2. The Commission shall authorize deferred recovery for reasonable (i) actual costs associated with severe weather events and (ii) actual costs associated with natural disasters, not currently in rates, and the Commission shall allow the utility to amortize and recover such deferred costs over future periods as determined by the Commission. The amount of any such deferral shall not exceed an amount that would, together with the utility's other costs, revenues, and investments recovered through rates for generation and distribution services for the test period under review, cause the utility's earned return on its generation and distribution services to exceed 100 basis points above the fair combined rate of return applicable to the test period under review. For the purposes of determining any amount of costs that are associated with severe weather events, the Commission shall consider nationally recognized standards such as those published by the Institute of Electrical and Electronics Engineers (IEEE).

Any amount of a utility's earnings directed by the Commission to be credited to customers' bills pursuant to this subsection shall not be considered for the purpose of determining the utility's earnings in any subsequent biennial review.

H. In any proceeding under this title, including each biennial review, to determine the prior two years' excess or deficiency for the purposes of subsection F, the Commission shall use an average rate base using the actual starting and end-of-test period capital structure of the utility, excluding any debt associated with any securitized bonds and without regard to the cost of capital, capital structure, or investments of any other entities with which the utility is affiliated.

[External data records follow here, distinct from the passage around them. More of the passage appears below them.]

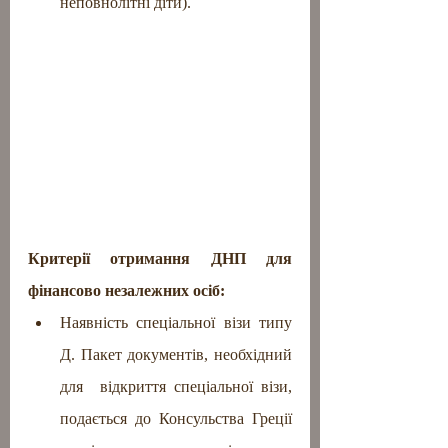
неповнолітні діти).
Критерії отримання ДНП для 
фінансово незалежних осіб:
Наявність спеціальної візи типу 
Д. Пакет документів, необхідний 
для  відкриття спеціальної візи, 
подається до Консульства Греції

To determine a revenue requirement in any proceeding under this title, the Commission shall use the utility's actual end-of-test period capital structure and cost of capital without regard to the cost of capital, capital structure, or investments of any other entities with which the utility is affiliated, including debt associated with any securitized bonds, unless the Commission makes a finding, based on evidence in the record, that the debt to equity ratio of the actual end-of-test period capital structure of such utility is unreasonable, in which case the Commission may utilize a debt to equity ratio that it finds to be reasonable.

In a rate review for a Phase I Utility that is part of a publicly traded, consolidated group, the Commission shall determine federal and state income tax costs as follows: (i) the utility's apportioned state income tax costs shall be calculated according to the applicable statutory rate, as if the utility had not filed a consolidated return with its affiliates, and (ii) the utility's federal income tax costs shall be calculated according to the applicable federal income tax rate and shall exclude any consolidated tax liability or benefit adjustments originating from any taxable income or loss of its affiliates.

I. The Commission is authorized to determine during any biennial review the reasonableness or prudence of any cost subject to the rate review incurred or projected to be incurred by the utility, and a Phase I Utility shall recover such costs that the Commission finds to be reasonable and prudent.

J. In any biennial review conducted pursuant to this section, a Phase I Utility or any other party may propose changes to its terms and conditions and the Commission may approve, reject, or amend any changes and may propose any special rates, contracts, or incentives pursuant to § 56-235.2.

K. Nothing in this section shall alter a Phase I Utility's obligations pursuant to §§ 56-585.5 and 56-596.2.

L. To the extent that the provisions of this section are inconsistent with the provisions of § 56-585.1, the provisions of this section shall control.

2023, cc. 749, 776.

The chapters of the acts of assembly referenced in the historical citation at the end of this section may not constitute a comprehensive list of such chapters and may exclude chapters whose provisions have expired.